Six Division West soldiers rode in the Killeen-to-Waco leg of the Ride 2 Recovery’s Texas Challenge on Thursday.
“It’s truly a great experience to have all these people together and to feel the camaraderie,” said Sgt. 1st Class Connie Burt, of Headquarters and Headquarters Detachment, Division West, who regularly competes in triathlons and other athletic events. “It’s just a great ride to be on; it’s one of the best rides that I have.”
The Ride 2 Recovery program, which partners with the Military and Veterans Affairs Volunteer Service Office, uses cycling to help wounded military veterans overcome their mental and physical injuries.
More than 200 cyclists, including many veterans who started riding for therapy, participated in Thursday’s 66-mile ride. All together this year, the Texas Challenge stretched over six days and more than 300 miles, beginning in San Antonio on Monday and ending in Fort Worth on Saturday.
After leaving Killeen, the riders wound northward through Fort Hood, where they were greeted along the streets by cheering, flag-waving soldiers, civilians and schoolchildren.
“It’s like refilling your motivation tank,” said Sgt. 1st Class Randall Copiskey, of the division’s 1st Battalion, 337th Aviation Regiment, 166th Aviation Brigade. “You come around a corner, and there’s a whole line of kids; it’s awesome. Going through Fort Hood and seeing my old unit and some of my old soldiers and my current leaders on the side of the road, cheering me on, that really makes you feel good.”

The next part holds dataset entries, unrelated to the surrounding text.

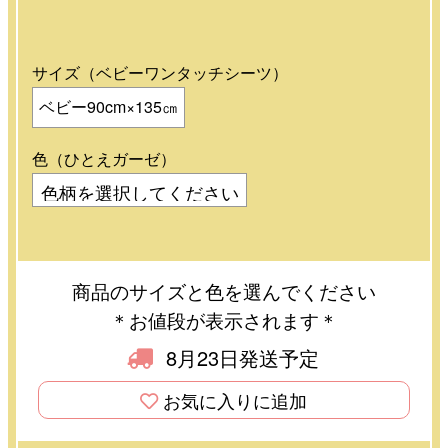
サイズ（ベビーワンタッチシーツ）
ベビー90cm×135㎝
色（ひとえガーゼ）
商品のサイズと色を選んでください
＊お値段が表示されます＊
8月23日発送予定
お気に入りに追加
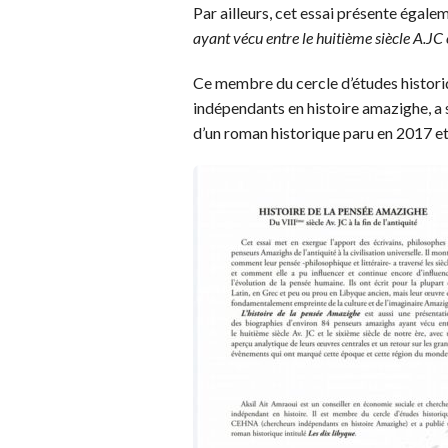
Par ailleurs, cet essai présente égale
ayant vécu entre le huitième siècle A.JC e
Ce membre du cercle d’études histor
indépendants en histoire amazighe, a s
d’un roman historique paru en 2017 et 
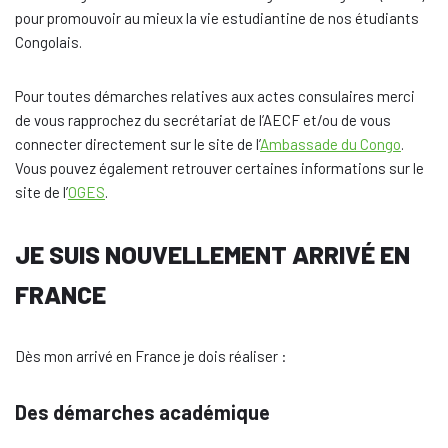
pour promouvoir au mieux la vie estudiantine de nos étudiants
Congolais.
Pour toutes démarches relatives aux actes consulaires merci
de vous rapprochez du secrétariat de l’AECF et/ou de vous
connecter directement sur le site de l’
Ambassade du Congo
.
Vous pouvez également retrouver certaines informations sur le
site de l’
OGES
.
JE SUIS NOUVELLEMENT ARRIVÉ EN
FRANCE
Dès mon arrivé en France je dois réaliser :
Des démarches académique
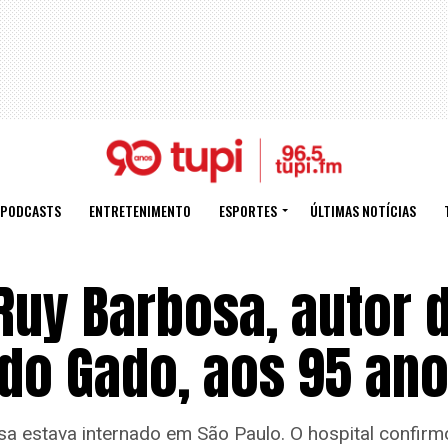
PODCASTS
ENTRETENIMENTO
ESPORTES
ÚLTIMAS NOTÍCIAS
Ruy Barbosa, autor 
 do Gado, aos 95 an
a estava internado em São Paulo. O hospital confirm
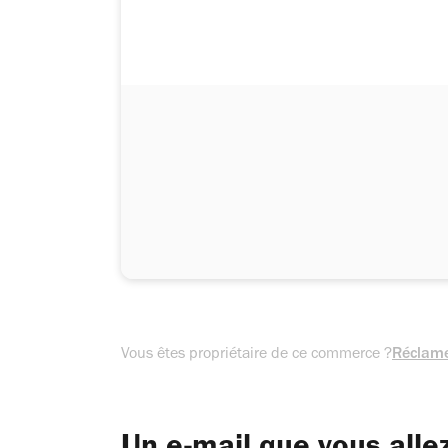
Vous êtes propriétaire de ce commerce ?
Réclame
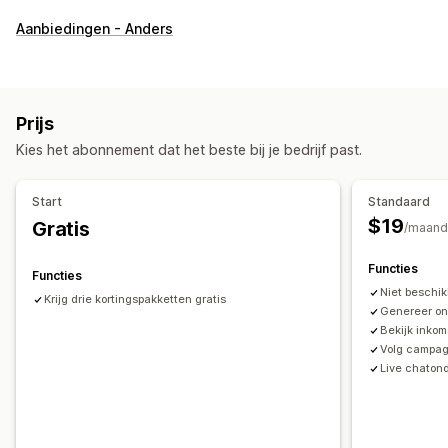
Soorten kortingen
Aanbiedingen - Anders
Kortingscodes
Coupons
Twee voor de prijs van één
Vaste prijzen
Gedifferentieerde prijzen
Volumekortingen
Forfaitaire kortingen
Percentagekortingen
Bulkkortingen
Prijs
Gratis verzending
Winkelwagenkortingen
Kies het abonnement dat het beste bij je bedrijf past.
Kortingen bij de checkout
Tijdelijke aanbiedingen
Upsell-kortingen
Cross-sell-kortingen
Start
Standaard
Aangepaste kortingen
$19
Gratis
/maand
Kortingen beheren
Functies
Bewerkingstool
Bulkbewerking
Importeren en exporteren
Functies
Niet beschik
Aangepaste code
Campagnes
Korting stapelen
Filteren
Krijg drie kortingspakketten gratis
Genereer on
Tracking
Rapportage
Analytics
Bekijk inko
Volg campag
Live chatond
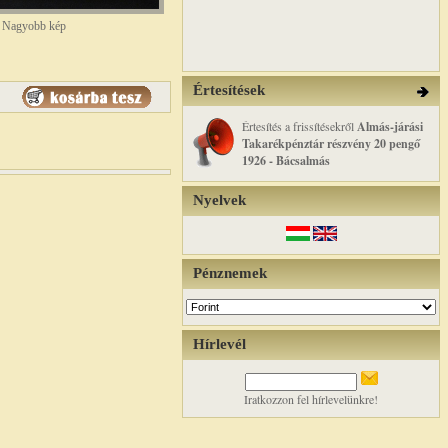
Nagyobb kép
Értesítések
Értesítés a frissítésekről
Almás-járási
Takarékpénztár részvény 20 pengő
1926 - Bácsalmás
Nyelvek
Pénznemek
Hírlevél
Iratkozzon fel hírlevelünkre!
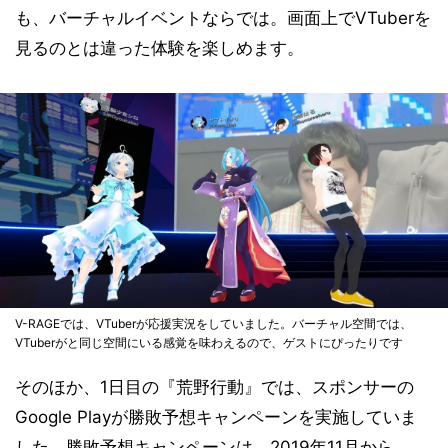
も、バーチャルイベントならでは。画面上でVTuberを
見るのとは違った体験を楽しめます。
V-RAGEでは、VTuberが応援実況をしていました。バーチャル空間では、
VTuberがと同じ空間にいる感覚を味わえるので、ゲストにぴったりです
そのほか、1日目の『荒野行動』では、スポンサーの
Google Playが勝敗予想キャンペーンを実施していま
した。勝敗予想キャンペーンは、2019年11月から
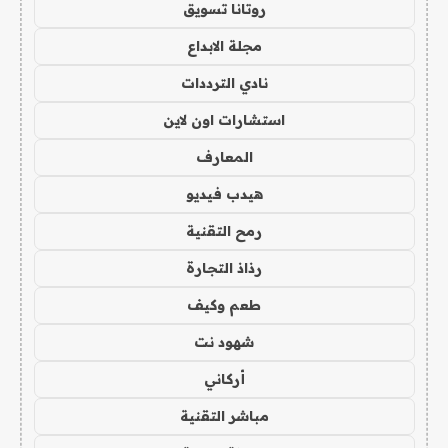
روتانا تسويق
مجلة الابداع
نادي الترددات
استشارات اون لاين
المعارف
هيدب فيديو
رمح التقنية
رذاذ التجارة
طعم وكيف
شهود نت
أركاني
مباشر التقنية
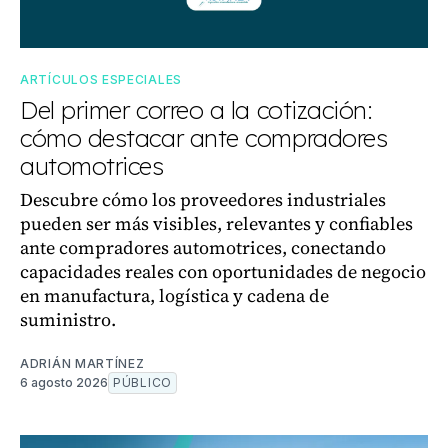
ARTÍCULOS ESPECIALES
Del primer correo a la cotización:
cómo destacar ante compradores
automotrices
Descubre cómo los proveedores industriales
pueden ser más visibles, relevantes y confiables
ante compradores automotrices, conectando
capacidades reales con oportunidades de negocio
en manufactura, logística y cadena de
suministro.
ADRIÁN MARTÍNEZ
6 agosto 2026
PÚBLICO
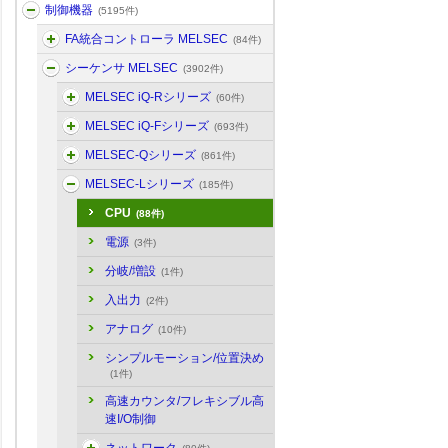
制御機器
(5195件)
FA統合コントローラ MELSEC
(84件)
シーケンサ MELSEC
(3902件)
MELSEC iQ-Rシリーズ
(60件)
MELSEC iQ-Fシリーズ
(693件)
MELSEC-Qシリーズ
(861件)
MELSEC-Lシリーズ
(185件)
CPU
(88件)
電源
(3件)
分岐/増設
(1件)
入出力
(2件)
アナログ
(10件)
シンプルモーション/位置決め
(1件)
高速カウンタ/フレキシブル高
速I/O制御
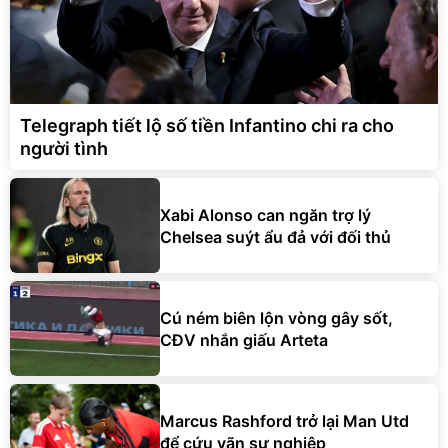
Telegraph tiết lộ số tiền Infantino chi ra cho
người tình
Xabi Alonso can ngăn trợ lý
Chelsea suýt ẩu đả với đối thủ
Cú ném biên lộn vòng gây sốt,
CĐV nhắn giấu Arteta
Marcus Rashford trở lại Man Utd
để cứu vãn sự nghiệp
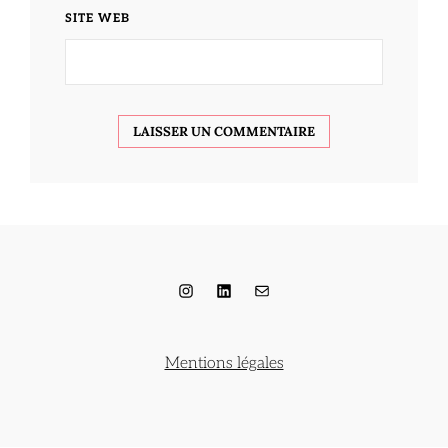
SITE WEB
Instagram
LinkedIn
E-mail
Mentions légales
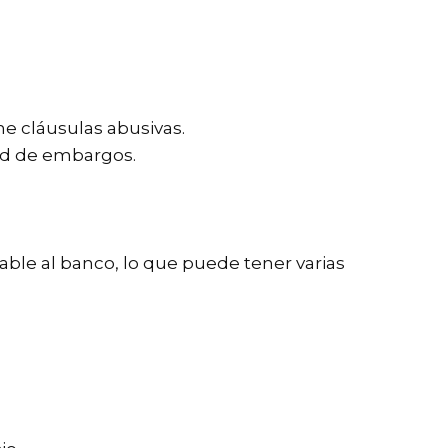
e cláusulas abusivas.
dad de embargos.
able al banco, lo que puede tener varias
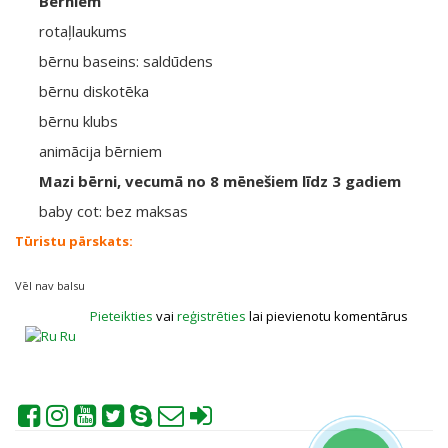
Bērniem
rotaļlaukums
bērnu baseins: saldūdens
bērnu diskotēka
bērnu klubs
animācija bērniem
Mazi bērni, vecumā no 8 mēnešiem līdz 3 gadiem
baby cot: bez maksas
Tūristu pārskats:
Vēl nav balsu
Pieteikties
vai
reģistrēties
lai pievienotu komentārus
Ru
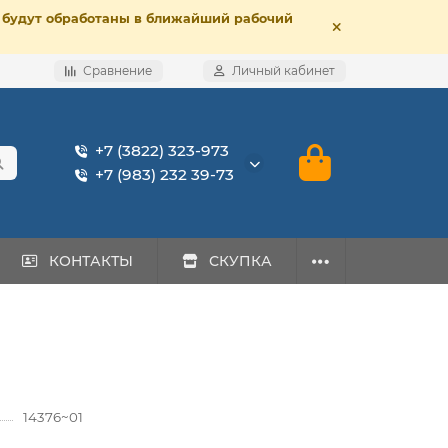
е, будут обработаны в ближайший рабочий
Сравнение
Личный кабинет
+7 (3822) 323-973
+7 (983) 232 39-73
КОНТАКТЫ
СКУПКА
14376~01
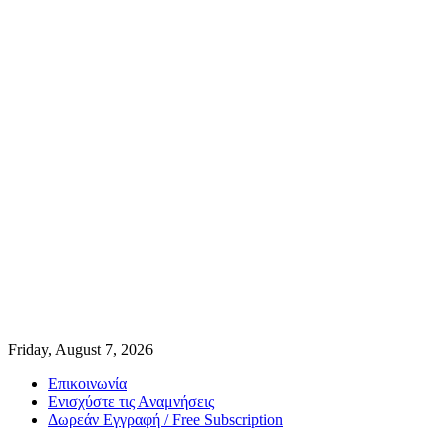
Friday, August 7, 2026
Επικοινωνία
Ενισχύστε τις Αναμνήσεις
Δωρεάν Εγγραφή / Free Subscription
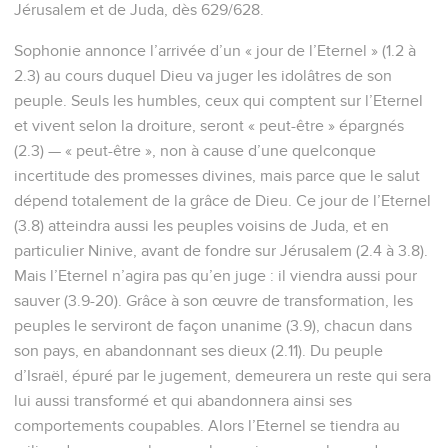
Jérusalem et de Juda, dès 629/628.
Sophonie annonce l’arrivée d’un « jour de l’Eternel » (1.2 à
2.3) au cours duquel Dieu va juger les idolâtres de son
peuple. Seuls les humbles, ceux qui comptent sur l’Eternel
et vivent selon la droiture, seront « peut-être » épargnés
(2.3) — « peut-être », non à cause d’une quelconque
incertitude des promesses divines, mais parce que le salut
dépend totalement de la grâce de Dieu. Ce jour de l’Eternel
(3.8) atteindra aussi les peuples voisins de Juda, et en
particulier Ninive, avant de fondre sur Jérusalem (2.4 à 3.8).
Mais l’Eternel n’agira pas qu’en juge : il viendra aussi pour
sauver (3.9-20). Grâce à son œuvre de transformation, les
peuples le serviront de façon unanime (3.9), chacun dans
son pays, en abandonnant ses dieux (2.11). Du peuple
d’Israël, épuré par le jugement, demeurera un reste qui sera
lui aussi transformé et qui abandonnera ainsi ses
comportements coupables. Alors l’Eternel se tiendra au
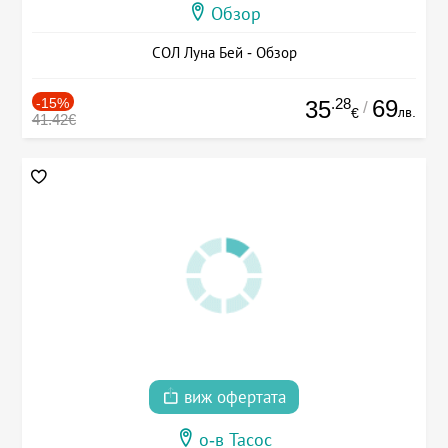
Обзор
СОЛ Луна Бей - Обзор
-15%
.28
69
35
/
лв.
€
41.42€
виж офертата
о-в Тасос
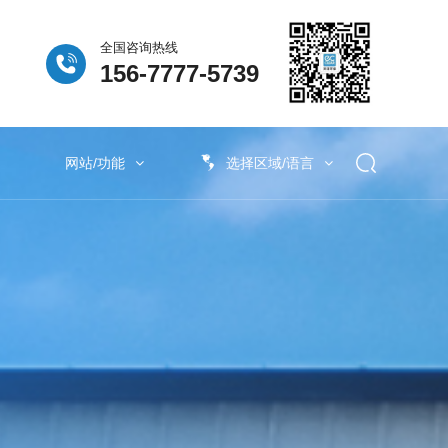
全国咨询热线
156-7777-5739
网站/功能
选择区域/语言
列
泛新能源行业
除臭系列
产品配套
池废气处理
泛新能源废气处理
废气处理
半导体材料废气处理
废气处理
电子新材料废气处理
新能源汽车废气处理
工业有机废气处理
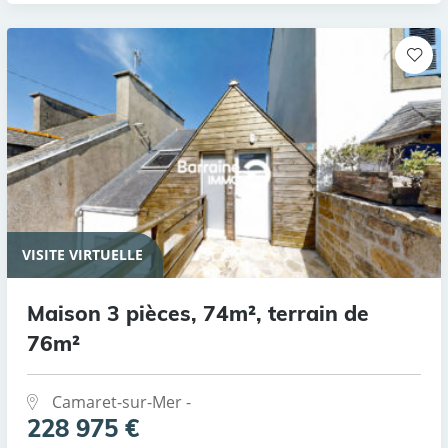
VISITE VIRTUELLE
Maison 3 pièces, 74m², terrain de
76m²
Camaret-sur-Mer -
228 975 €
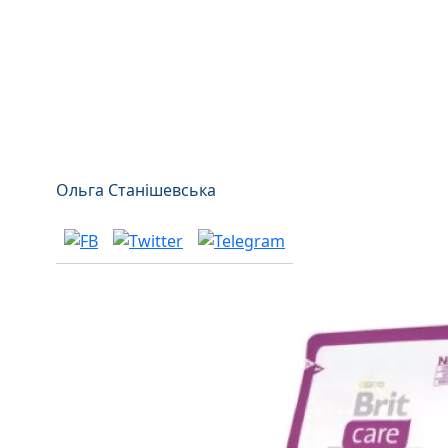
Ольга Станішевська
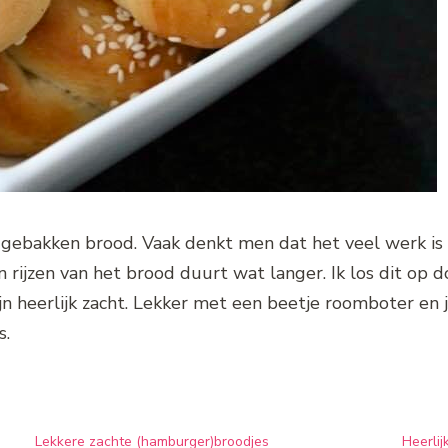
rs gebakken brood. Vaak denkt men dat het veel werk is
n rijzen van het brood duurt wat langer. Ik los dit op d
zijn heerlijk zacht. Lekker met een beetje roomboter e
s.
Lekkere zachte (hamburger)broodjes
Heerli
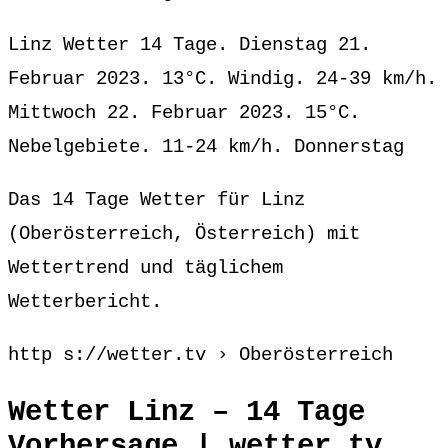
Linz Wetter 14 Tage. Dienstag 21.
Februar 2023. 13°C. Windig. 24-39 km/h.
Mittwoch 22. Februar 2023. 15°C.
Nebelgebiete. 11-24 km/h. Donnerstag
Das 14 Tage Wetter für Linz
(Oberösterreich, Österreich) mit
Wettertrend und täglichem
Wetterbericht.
http s://wetter.tv › Oberösterreich
Wetter Linz – 14 Tage
Vorhersage | wetter.tv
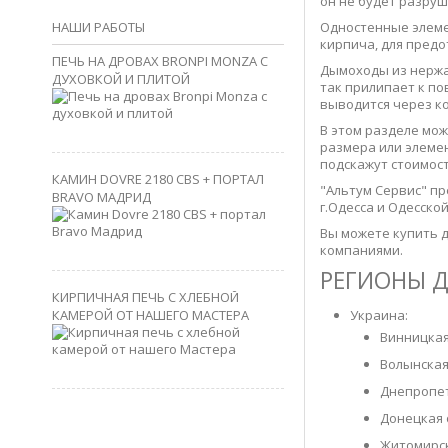
он не будет разруш
НАШИ РАБОТЫ
Одностенные элеме
кирпича, для пред
ПЕЧЬ НА ДРОВАХ BRONPI MONZA С
Дымоходы из нержав
ДУХОВКОЙ И ПЛИТОЙ
так прилипает к по
выводится через к
В этом разделе мож
размера или элемен
подскажут стоимост
КАМИН DOVRE 2180 CBS + ПОРТАЛ
"Альтум Сервис" пр
BRAVO МАДРИД
г.Одесса и Одесской
Вы можете купить 
компаниями.
РЕГИОНЫ Д
КИРПИЧНАЯ ПЕЧЬ С ХЛЕБНОЙ
КАМЕРОЙ ОТ НАШЕГО МАСТЕРА
Украина:
Винницкая
Волынская
Днепропет
Донецкая 
Житомирск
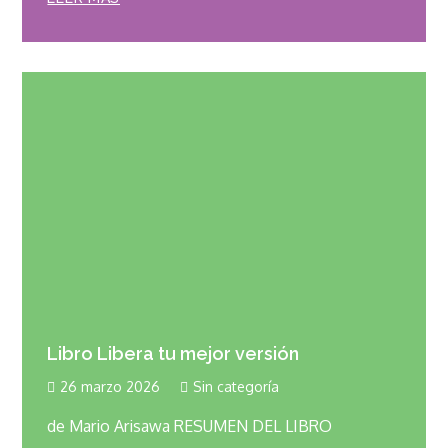
Libro Libera tu mejor versión
26 marzo 2026
Sin categoría
de Mario Arisawa RESUMEN DEL LIBRO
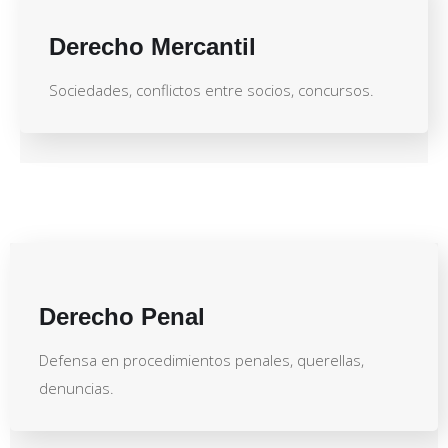
Derecho Mercantil
Sociedades, conflictos entre socios, concursos.
Derecho Penal
Defensa en procedimientos penales, querellas,
denuncias.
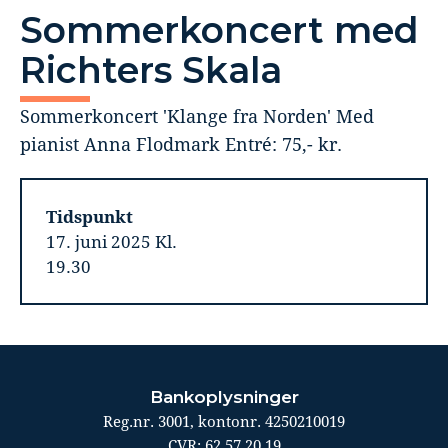
Sommerkoncert med
Richters Skala
Sommerkoncert 'Klange fra Norden' Med
pianist Anna Flodmark Entré: 75,- kr.
Tidspunkt
17. juni 2025 Kl.
19.30
Bankoplysninger
Reg.nr. 3001, kontonr. 4250210019
CVR: 62 57 20 19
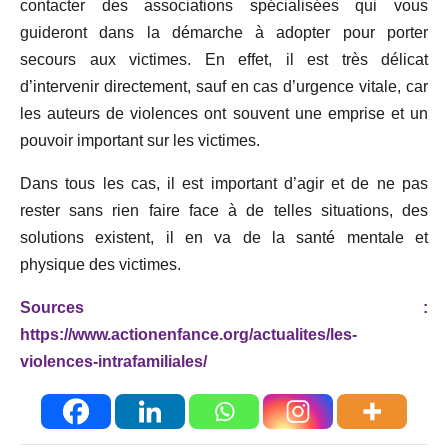
contacter des associations spécialisées qui vous
guideront dans la démarche à adopter pour porter
secours aux victimes. En effet, il est très délicat
d’intervenir directement, sauf en cas d’urgence vitale, car
les auteurs de violences ont souvent une emprise et un
pouvoir important sur les victimes.
Dans tous les cas, il est important d’agir et de ne pas
rester sans rien faire face à de telles situations, des
solutions existent, il en va de la santé mentale et
physique des victimes.
Sources :
https://www.actionenfance.org/actualites/les-
violences-intrafamiliales/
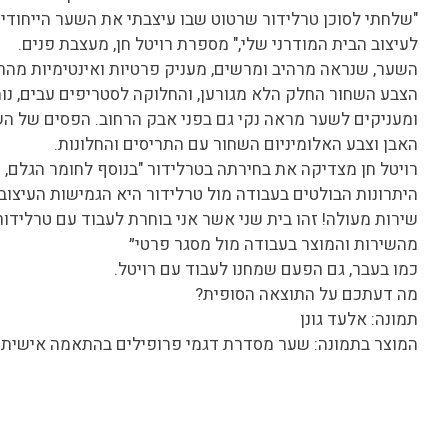
"שלחתי לסוכן טרלידור שרטוט שבו עיצבתי את השער הייחודי
לעיצוב הבית המודרני שלי," מספרת רויטל חן, מעצבת פנים.
השער, שנראה מרהיב ומרשים, מעניק פרטיות ואינטימיות מהרח
הצבע השחור החלק הלא מגורען, והחלוקה לסטריפים עבים, נוח
ומעניקים לשער מראה נקי גם בפני אבק הרחוב. הפסים של ה
האבן וצבע האלומיניום השחור עם התריסים והחלונות.
רויטל חן מצדיקה את בחירתה בטרלידור "בנוסף לחומר הגלם, ה
היתרונות הבולטים בעבודה מול טרלידור היא הגמישות העיצובית
שירות מעולה! זהו בית שני אשר אני בוחרת לעבוד עם טרלידור
מהשירות והמוצר בעבודה מול מסגר פרטי״
כמו בעבר, גם הפעם שמחנו לעבוד עם רויטל.
מה דעתכם על התוצאה הסופית?
תמונה: אלעד גונן
המוצר בתמונה: שער מסדרת דגמי פרופילים בהתאמה אישית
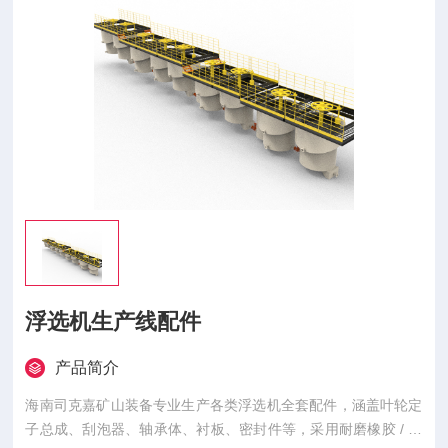
浮选机生产线配件
产品简介
海南司克嘉矿山装备专业生产各类浮选机全套配件，涵盖叶轮定
子总成、刮泡器、轴承体、衬板、密封件等，采用耐磨橡胶 / 聚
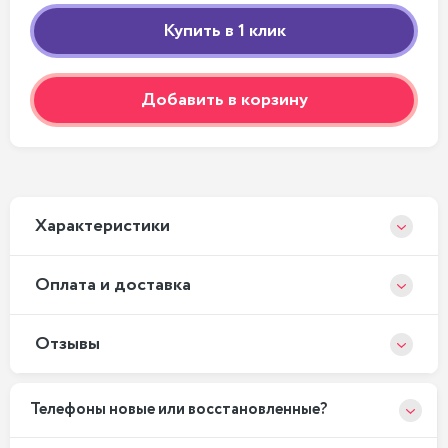
Добавить в корзину
Xарактеристики
Оплата и доставка
Отзывы
Телефоны новые или восстановленные?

Copiskey is the only Division West soldier riding all six days of the Texas Challenge.
Staff Sgt. Jimmie McCormack had just gotten off work at 4 a.m. and could have been at home sleeping instead of riding his bicycle.
McCormack, a trainer/mentor with 3rd Battalion, 395th Armored Regiment, 479th Field Artillery Brigade, who rode the Killeen-to-Waco leg last year, rides with two local cycling groups, Team Army and Team Roadkill. He said he has seen for himself cycling’s therapeutic benefits.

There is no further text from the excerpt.